Поверхностная анестезия - смазка, орошения анестетиком поверхности слизистой (нос, глотка и др.), Охлаждение (снижение температуры тканей до 10-20 ° С.

Инфильтрационная анестезия - введение анестетика непосредственно в область операции.

Прямая - утечки всех тканей

• футлярного - введение раствора анестетика в фасциальные ложа.

• Местная анестезия "методом тугого ползучего инфильтрата" по О.В.Вишневським: введение анестетика послойно (под давлением в виде тугого ползучего инфильтрата, распространяющейся по фасциальных ложах и подапоневротической пространствах), инфильтрация тканей (под контролем глаза, путем постепенного рассечение инфильтрированных тканей ( "постоянная смена ножа и шприца"), применение низкоонцентрированных растворов анестетиков.

Косвенная - диффузия препаратов:

• Способ впрыска - инфильтрация раствором анестетика боковых стенок операционного поля в виде ромба (так называемый "короткий блок»).

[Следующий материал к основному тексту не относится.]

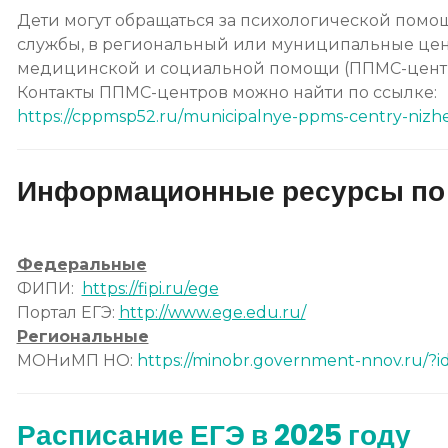
Дети могут обращаться за психологической пом
службы, в региональный или муниципальные це
медицинской и социальной помощи (ППМС-цент
Контакты ППМС-центров можно найти по ссылке:
https://cppmsp52.ru/
municipalnye-ppms-centry-
nizh
Информационные ресурсы по 
Федеральные
ФИПИ:
https://fipi.ru/ege
Портал ЕГЭ:
http://www.ege.edu.ru/
Региональные
МОНиМП НО:
https://minobr.government-nnov.ru/?i
Расписание ЕГЭ в 2025 году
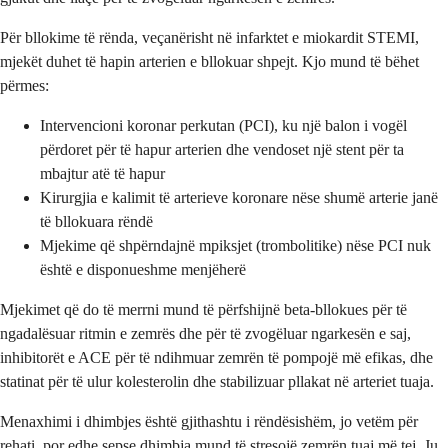
Për bllokime të rënda, veçanërisht në infarktet e miokardit STEMI,
mjekët duhet të hapin arterien e bllokuar shpejt. Kjo mund të bëhet
përmes:
Intervencioni koronar perkutan (PCI), ku një balon i vogël
përdoret për të hapur arterien dhe vendoset një stent për ta
mbajtur atë të hapur
Kirurgjia e kalimit të arterieve koronare nëse shumë arterie janë
të bllokuara rëndë
Mjekime që shpërndajnë mpiksjet (trombolitike) nëse PCI nuk
është e disponueshme menjëherë
Mjekimet që do të merrni mund të përfshijnë beta-bllokues për të
ngadalësuar ritmin e zemrës dhe për të zvogëluar ngarkesën e saj,
inhibitorët e ACE për të ndihmuar zemrën të pompojë më efikas, dhe
statinat për të ulur kolesterolin dhe stabilizuar pllakat në arteriet tuaja.
Menaxhimi i dhimbjes është gjithashtu i rëndësishëm, jo vetëm për
rehati, por edhe sepse dhimbja mund të stresojë zemrën tuaj më tej. Ju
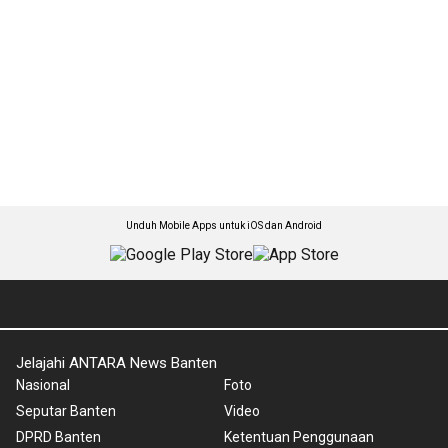
Unduh Mobile Apps untuk iOS dan Android
Jelajahi ANTARA News Banten
Nasional
Foto
Seputar Banten
Video
DPRD Banten
Ketentuan Penggunaan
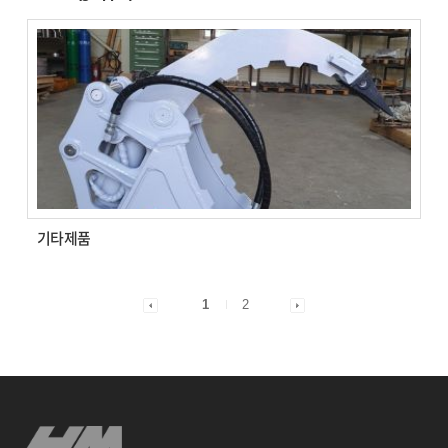
기타제품
1
2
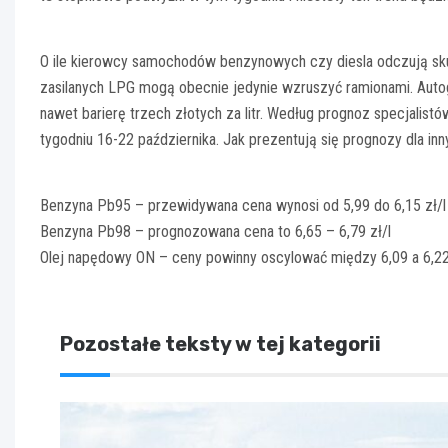
O ile kierowcy samochodów benzynowych czy diesla odczują skutk
zasilanych LPG mogą obecnie jedynie wzruszyć ramionami. Aut
nawet barierę trzech złotych za litr. Według prognoz specjalistó
tygodniu 16-22 października. Jak prezentują się prognozy dla inn
Benzyna Pb95 – przewidywana cena wynosi od 5,99 do 6,15 zł/l
Benzyna Pb98 – prognozowana cena to 6,65 – 6,79 zł/l
Olej napędowy ON – ceny powinny oscylować między 6,09 a 6,22
Pozostałe teksty w tej kategorii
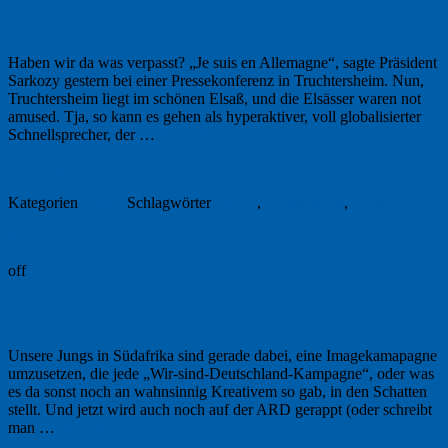
Elsaß wieder deutsch?
Haben wir da was verpasst? „Je suis en Allemagne“, sagte Präsident
Sarkozy gestern bei einer Pressekonferenz in Truchtersheim. Nun,
Truchtersheim liegt im schönen Elsaß, und die Elsässer waren not
amused. Tja, so kann es gehen als hyperaktiver, voll globalisierter
Schnellsprecher, der …
Weiterlesen
→
19. Januar 2011
Kategorien
Politik
Schlagwörter
Alsace
,
Deutschland
,
Sarkozy
Permalink
off
Die Männer von La Mannschaft
Unsere Jungs in Südafrika sind gerade dabei, eine Imagekamapagne
umzusetzen, die jede „Wir-sind-Deutschland-Kampagne“, oder was
es da sonst noch an wahnsinnig Kreativem so gab, in den Schatten
stellt. Und jetzt wird auch noch auf der ARD gerappt (oder schreibt
man …
Weiterlesen
→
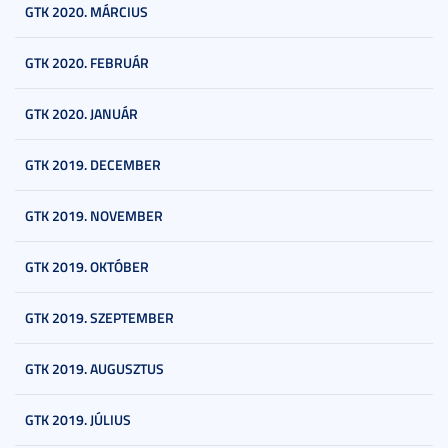
GTK 2020. MÁRCIUS
GTK 2020. FEBRUÁR
GTK 2020. JANUÁR
GTK 2019. DECEMBER
GTK 2019. NOVEMBER
GTK 2019. OKTÓBER
GTK 2019. SZEPTEMBER
GTK 2019. AUGUSZTUS
GTK 2019. JÚLIUS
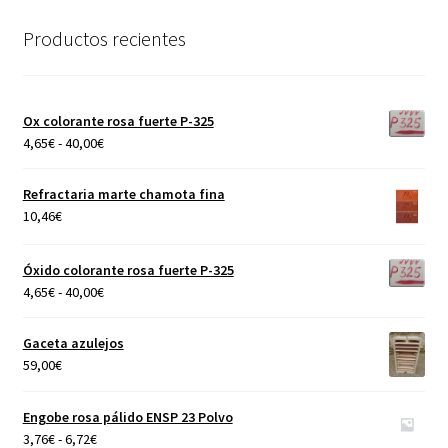
Productos recientes
Ox colorante rosa fuerte P-325
Rango
4,65
€
-
40,00
€
de
precios:
Refractaria marte chamota fina
desde
10,46
€
4,65€
hasta
Óxido colorante rosa fuerte P-325
40,00€
Rango
4,65
€
-
40,00
€
de
precios:
Gaceta azulejos
desde
59,00
€
4,65€
hasta
Engobe rosa pálido ENSP 23 Polvo
40,00€
Rango
3,76
€
-
6,72
€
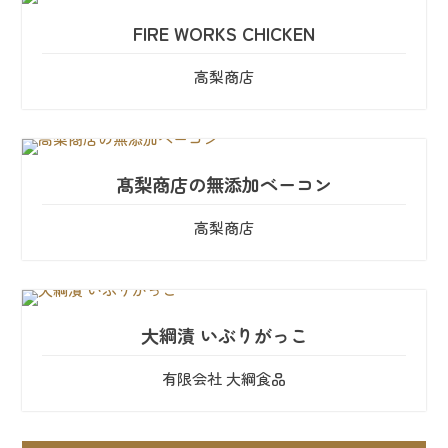
FIRE WORKS CHICKEN
高梨商店
髙梨商店の無添加ベーコン
高梨商店
大綱漬 いぶりがっこ
有限会社 大綱食品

Преимущества способа А.В. Вишневского - уменьшение времени ожидания, гидропрепарування, уменьшение частоты осложнений (большая часть препарата во время разреза вытекает и не всасывается).

Проводниковая анестезия - введение анестетика периневрально в участок нервного ствола или сплетения (дилянкова анестезия, спинномозговая, перидуральная и другие). Время ожидания соответственно 3-10 мин, продолжительность от 30 мин до 12-14 ч.

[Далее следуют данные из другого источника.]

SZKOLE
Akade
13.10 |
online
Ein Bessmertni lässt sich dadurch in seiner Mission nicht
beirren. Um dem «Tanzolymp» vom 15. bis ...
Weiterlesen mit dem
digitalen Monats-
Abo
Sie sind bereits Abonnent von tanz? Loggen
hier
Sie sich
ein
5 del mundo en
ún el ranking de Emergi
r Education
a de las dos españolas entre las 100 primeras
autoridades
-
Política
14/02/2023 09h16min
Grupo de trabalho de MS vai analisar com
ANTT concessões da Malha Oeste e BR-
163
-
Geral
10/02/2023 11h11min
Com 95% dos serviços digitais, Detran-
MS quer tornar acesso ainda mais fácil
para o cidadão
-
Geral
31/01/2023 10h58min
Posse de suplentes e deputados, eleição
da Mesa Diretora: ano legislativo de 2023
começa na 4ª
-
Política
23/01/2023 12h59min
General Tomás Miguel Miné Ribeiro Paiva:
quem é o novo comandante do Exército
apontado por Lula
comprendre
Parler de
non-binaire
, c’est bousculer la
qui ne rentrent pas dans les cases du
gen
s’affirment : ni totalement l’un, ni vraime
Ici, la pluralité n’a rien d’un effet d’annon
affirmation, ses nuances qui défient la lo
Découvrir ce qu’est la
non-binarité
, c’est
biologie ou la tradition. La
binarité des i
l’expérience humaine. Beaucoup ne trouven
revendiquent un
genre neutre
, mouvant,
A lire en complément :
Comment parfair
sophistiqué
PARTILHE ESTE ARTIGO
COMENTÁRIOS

Внутрикостная анестезия - введение анестетика (под жгутом) в эпифиз вблизи сустава на глубину 1-1,5 см.

Внутривенная анестезия - введение анестетика под жгутом в вену конечности, оперируют.

Спинномозговая анестезия - введение анестетика в субарахноидальное пространство позвоночного (спинномозгового) канала с последующей его действием на корешки спинного мозга. (Рис. 1.36) [1] .

Эпидуральная (перидуральная) анестезия - введение анестетика в эпидуральное (перидуральная, экстрадуральный) пространство позвоночного канала.

Сакральная анестезия - разновидность эпидуральной анестезии введение анестетика в эпидуральное пространство копчикового канала.

Спинальная-эпидуральная анестезия - комбинированное введение анестетика в субарахноидальное пространство через спинальную иглу и в эпидуральное пространство через катетер.

Течение.

I период - введение анестетика (для уменьшения болезненности нужно предупредить о инъекцию, вводить через "лимонную корочку" - анестетик введен в кожу).

II период - ожидание (действие анестетика на нервные элементы с момента введения в полной анестезии) - 1-10 мин.

III период - полная анестезия - 1-2 ч. Иногда требуется повторное введение анестетика. При инфильтративной анестезии хранятся движения и рефлексы.

IV период - восстановление чувствительности (если чувствительность восстановилась полностью и больной длительное время чувствовал боль - повторное введение анестетика неэффективное).

Возможные осложнения при проведении местной анестезии:

Неспецифические (возможны при всех видах местной анестезии) - передозировка анестетика, повышенная чувствительность к анестетика или адьюванто, инфекционные осложнения, местные реакции на введение анестетика, механические повреждения нервов и сосудов, спинного мозга, ошибочное внутрисосудистое введение анестетика.

Наиболее частыми и опасными для жизни пациентов является аллергические реакции, вплоть до развития анафилактического шока, и системная токсичность местных анестетиков.

Аллергические реакции преимущественно вызваны аминоефирамы. Проявляются сыпью, зудом, затруднением дыхания, гипотензии, сердцебиением, отеком языка, гортани, и тому подобное. Самый опасный - анафилактический шок, с быстро нарастающей острой сердечно-сосудистой и дыхательной недостаточностью, потерей сознания, судорогами и клинической смертью.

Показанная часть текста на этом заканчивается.